Saturday, 11 April 2009


Brown & Nixon: More in Common Than You Might Think

Iain Dale 10:30 PM

Back in September 2008 I wrote a blogpost about the Nixonian personality of Gordon Brown. I have developed this a bit further in an article for tomorrow's Mail on Sunday. I liken Brown's management of Downing Street to Nixon's White House. Here's how it starts...

Gordon Brown's Downing Street is beginning to resemble a paler version of the White House of Richard Nixon. If that sounds far-fetched, then consider the events of the past 48 hours. Because, while I am not suggesting that Smeargate is on the same scale as Watergate, the parallels are there.
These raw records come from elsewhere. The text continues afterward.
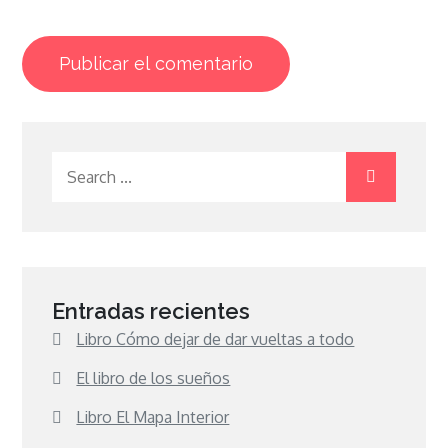
Search
for:
Entradas recientes
Libro Cómo dejar de dar vueltas a todo
El libro de los sueños
Libro El Mapa Interior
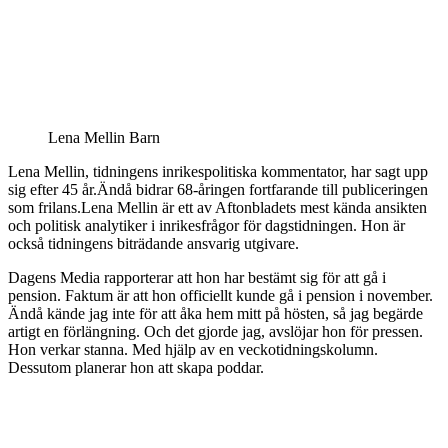
Lena Mellin Barn
Lena Mellin, tidningens inrikespolitiska kommentator, har sagt upp
sig efter 45 år.Ändå bidrar 68-åringen fortfarande till publiceringen
som frilans.Lena Mellin är ett av Aftonbladets mest kända ansikten
och politisk analytiker i inrikesfrågor för dagstidningen. Hon är
också tidningens biträdande ansvarig utgivare.
Dagens Media rapporterar att hon har bestämt sig för att gå i
pension. Faktum är att hon officiellt kunde gå i pension i november.
Ändå kände jag inte för att åka hem mitt på hösten, så jag begärde
artigt en förlängning. Och det gjorde jag, avslöjar hon för pressen.
Hon verkar stanna. Med hjälp av en veckotidningskolumn.
Dessutom planerar hon att skapa poddar.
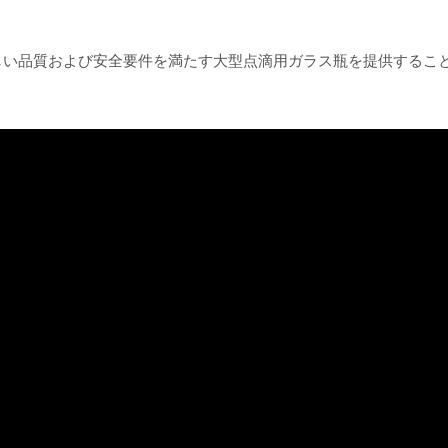
しい品質および安全要件を満たす大型点滴用ガラス瓶を提供するこ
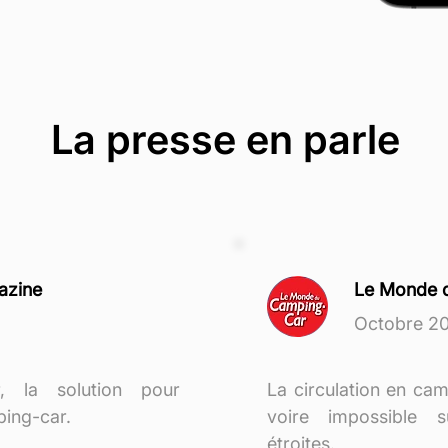
La presse en parle
azine
Le Monde 
Octobre 2
 la solution pour
La circulation en camp
ping-car.
voire impossible s
étroites.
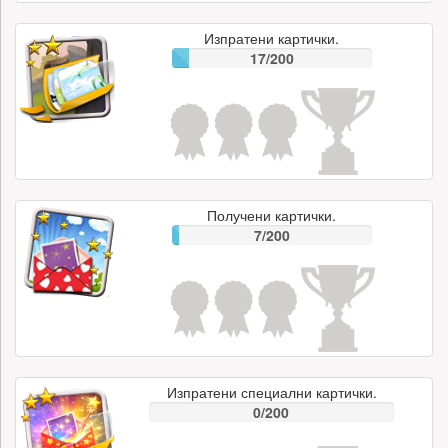
Изпратени картички.
17/200
Получени картички.
7/200
Изпратени специални картички.
0/200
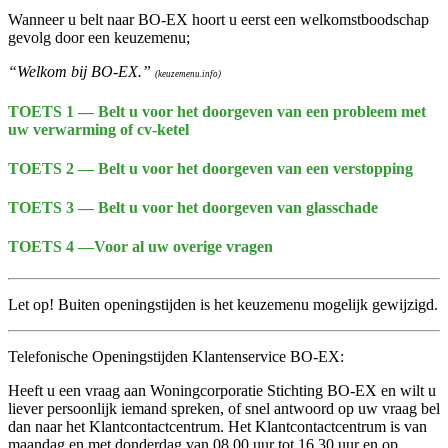
Wanneer u belt naar BO-EX hoort u eerst een welkomstboodschap
gevolg door een keuzemenu;
“Welkom bij BO-EX.”
(keuzemenu.info)
TOETS 1 — Belt u voor het doorgeven van een probleem met
uw verwarming of cv-ketel
TOETS 2 — Belt u voor het doorgeven van een verstopping
TOETS 3 — Belt u voor het doorgeven van glasschade
TOETS 4 —Voor al uw overige vragen
Let op! Buiten openingstijden is het keuzemenu mogelijk gewijzigd.
Telefonische Openingstijden Klantenservice BO-EX:
Heeft u een vraag aan Woningcorporatie Stichting BO-EX en wilt u
liever persoonlijk iemand spreken, of snel antwoord op uw vraag bel
dan naar het Klantcontactcentrum. Het Klantcontactcentrum is van
maandag en met donderdag van 08.00 uur tot 16.30 uur en op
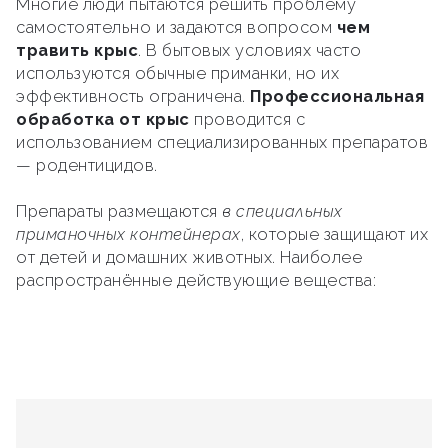
Многие люди пытаются решить проблему
самостоятельно и задаются вопросом
чем
травить крыс
. В бытовых условиях часто
используются обычные приманки, но их
эффективность ограничена.
Профессиональная
обработка от крыс
проводится с
использованием специализированных препаратов
— родентицидов.
Препараты размещаются
в специальных
приманочных контейнерах
, которые защищают их
от детей и домашних животных. Наиболее
распространённые действующие вещества:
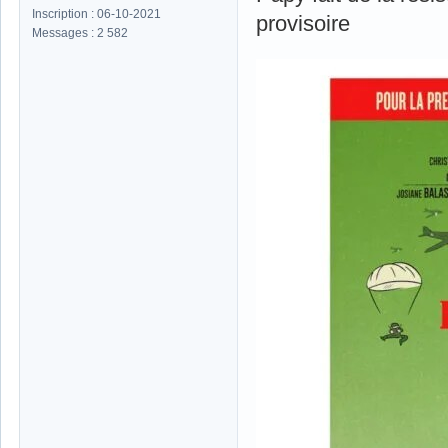
Inscription : 06-10-2021
provisoire
Messages : 2 582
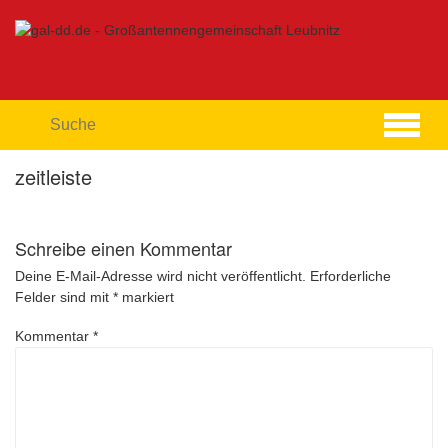
Skip
to
content
zeitleiste
Schreibe einen Kommentar
Deine E-Mail-Adresse wird nicht veröffentlicht.
Erforderliche
Felder sind mit
*
markiert
Kommentar
*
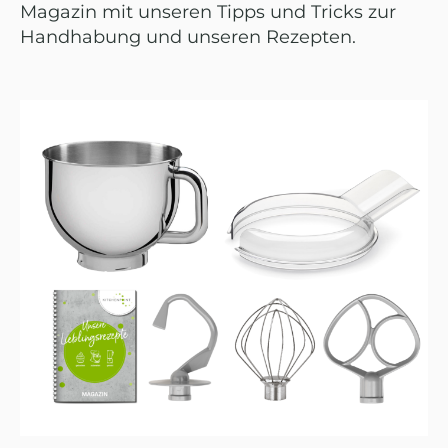
Magazin mit unseren Tipps und Tricks zur
Handhabung und unseren Rezepten.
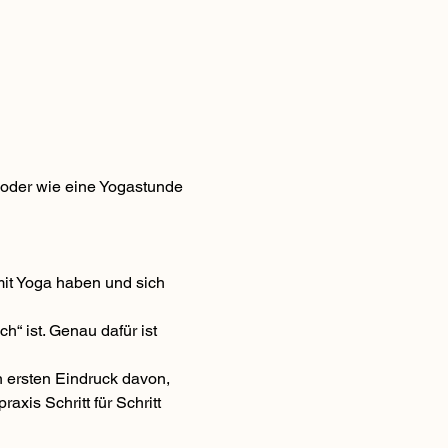
t oder wie eine Yogastunde 
it Yoga haben und sich 
ch“ ist. Genau dafür ist 
 ersten Eindruck davon, 
is Schritt für Schritt 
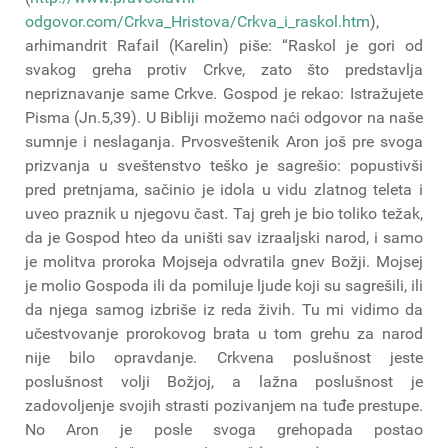
odgovor.com/Crkva_Hristova/Crkva_i_raskol.htm
),
arhimandrit Rafail (Karelin) piše: “Raskol je gori od
svakog greha protiv Crkve, zato što predstavlja
nepriznavanje same Crkve. Gospod je rekao: Istražujete
Pisma (Jn.5,39). U Bibliji možemo naći odgovor na naše
sumnje i neslaganja. Prvosveštenik Aron još pre svoga
prizvanja u sveštenstvo teško je sagrešio: popustivši
pred pretnjama, sačinio je idola u vidu zlatnog teleta i
uveo praznik u njegovu čast. Taj greh je bio toliko težak,
da je Gospod hteo da uništi sav izraaljski narod, i samo
je molitva proroka Mojseja odvratila gnev Božji. Mojsej
je molio Gospoda ili da pomiluje ljude koji su sagrešili, ili
da njega samog izbriše iz reda živih. Tu mi vidimo da
učestvovanje prorokovog brata u tom grehu za narod
nije bilo opravdanje. Crkvena poslušnost jeste
poslušnost volji Božjoj, a lažna poslušnost je
zadovoljenje svojih strasti pozivanjem na tuđe prestupe.
No Aron je posle svoga grehopada postao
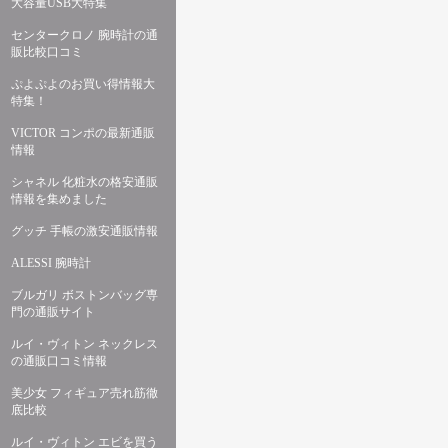
大容量USB大特集
センタークロノ 腕時計の通
販比較口コミ
ぷよぷよのお買い得情報大
特集！
VICTOR コンポの最新通販
情報
シャネル 化粧水の格安通販
情報を集めました
グッチ 手帳の激安通販情報
ALESSI 腕時計
ブルガリ ボストンバッグ専
門の通販サイト
ルイ・ヴィトン ネックレス
の通販口コミ情報
美少女 フィギュア売れ筋徹
底比較
ルイ・ヴィトン エビを買う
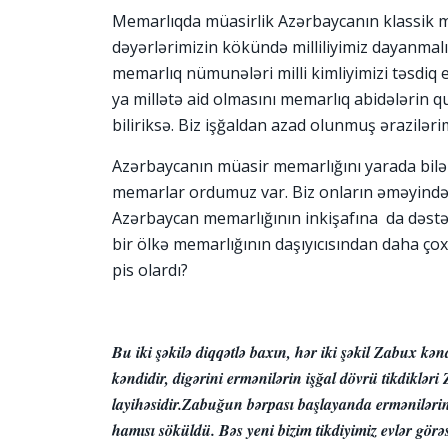
Memarlıqda müasirlik Azərbaycanın klassik m
dəyərlərimizin kökündə milliliyimiz dayanmalı
memarlıq nümunələri milli kimliyimizi təsdiq
ya millətə aid olmasını memarlıq abidələrin 
biliriksə. Biz işğaldan azad olunmuş ərazilər
Azərbaycanın müasir memarlığını yarada bilən 
memarlar ordumuz var. Biz onların əməyində
Azərbaycan memarlığının inkişafına da dəs
bir ölkə memarlığının daşıyıcısından daha çox
pis olardı?
Bu iki şəkilə diqqətlə baxın, hər iki şəkil Zabux kən
kəndidir, digərini ermənilərin işğal dövrü tikdiklər
layihəsidir.Zabuğun bərpası başlayanda ermənilərin 
hamısı söküldü. Bəs yeni bizim tikdiyimiz evlər gör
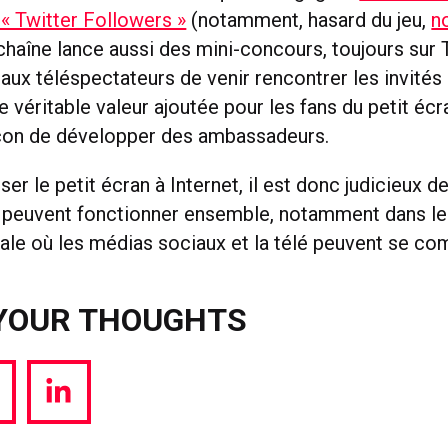
 « Twitter Followers »
(notamment, hasard du jeu,
n
 chaîne lance aussi des mini-concours, toujours sur T
aux téléspectateurs de venir rencontrer les invités
 véritable valeur ajoutée pour les fans du petit écr
çon de développer des ambassadeurs.
ser le petit écran à Internet, il est donc judicieux d
s peuvent fonctionner ensemble, notamment dans le
bale où les médias sociaux et la télé peuvent se c
YOUR THOUGHTS
hare
Share
a
via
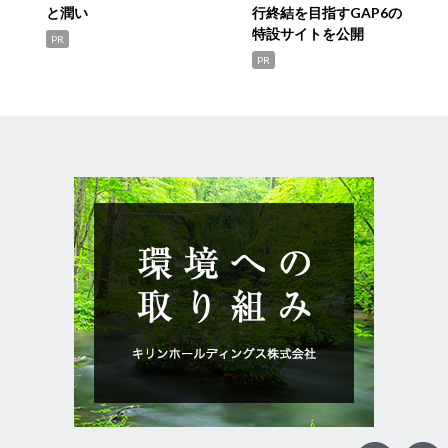
と潤い
行終結を目指すGAP6の
特設サイトを公開
PR
PR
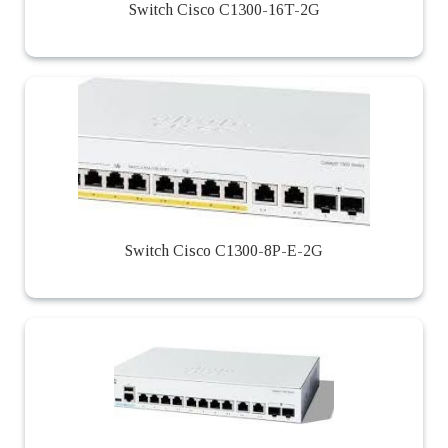
Switch Cisco C1300-16T-2G
Switch Cisco C1300-8P-E-2G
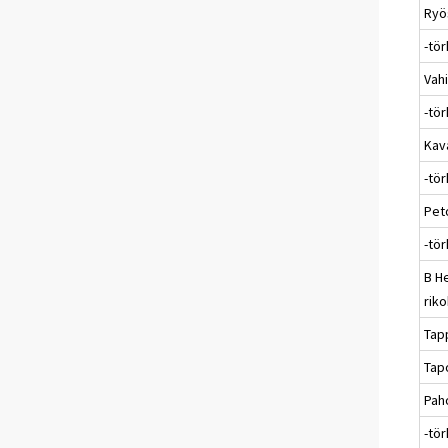
Ryö
-tö
Vah
-tö
Kav
-tör
Pet
-tö
B H
rik
Tap
Tap
Pah
-tö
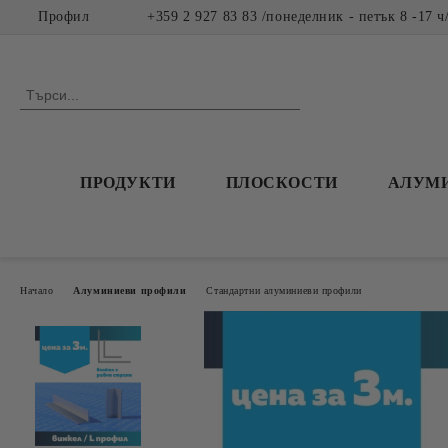
Профил
+359 2 927 83 83 /понеделник - петък 8 -17 ч
ПРОДУКТИ
ПЛОСКОСТИ
АЛУМ
Начало
Алуминиеви профили
Стандартни алуминиеви профили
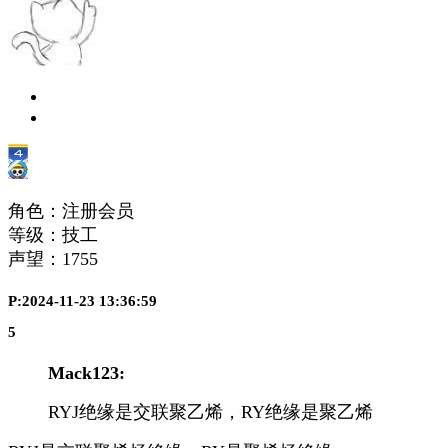
角色：注册会员
等级：技工
声望：
1755
P:2024-11-23 13:36:59
5
Mack123:
RYJ绝缘是交联聚乙烯，RY绝缘是聚乙烯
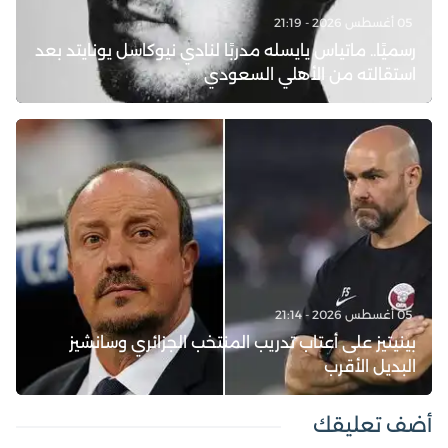
05 أغسطس 2026 - 21:19
رسميًا.. ماتياس يايسله مدربًا لنادي نيوكاسل يونايتد بعد
استقالته من الأهلي السعودي
05 أغسطس 2026 - 21:14
بينيتيز على أعتاب تدريب المنتخب الجزائري وسانشيز
البديل الأقرب
أضف تعليقك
Both men seem to delight in employing people who know only one form of defence and that’s attack – personal, professional and with more than a passing nod to the ‘dark arts’ of image manipulation. Nixon revelled in trying to get newspaper editors to fire journalists he disapproved of.

Brown, or at least the ‘inept Mafioso tactics’ employed by some of his New Labour operatives, has been blamed for the departure of New Statesman political editor Martin Bright. Not sufficiently ‘on message’, it was Bright who pointed the finger at Brown’s regime, claiming first-hand experience of the peculiarly forceful pressure these operatives can bring to bear.

Nixon appointed henchman such as John Ehrlichman, whose job it was to protect the reputation of the President. Writ large in this weekend’s revelations is the uncomfortable fact that our Prime Minister uses the likes of his former spin doctor Charlie Whelan and Damian McBride to bully and smear his opponents.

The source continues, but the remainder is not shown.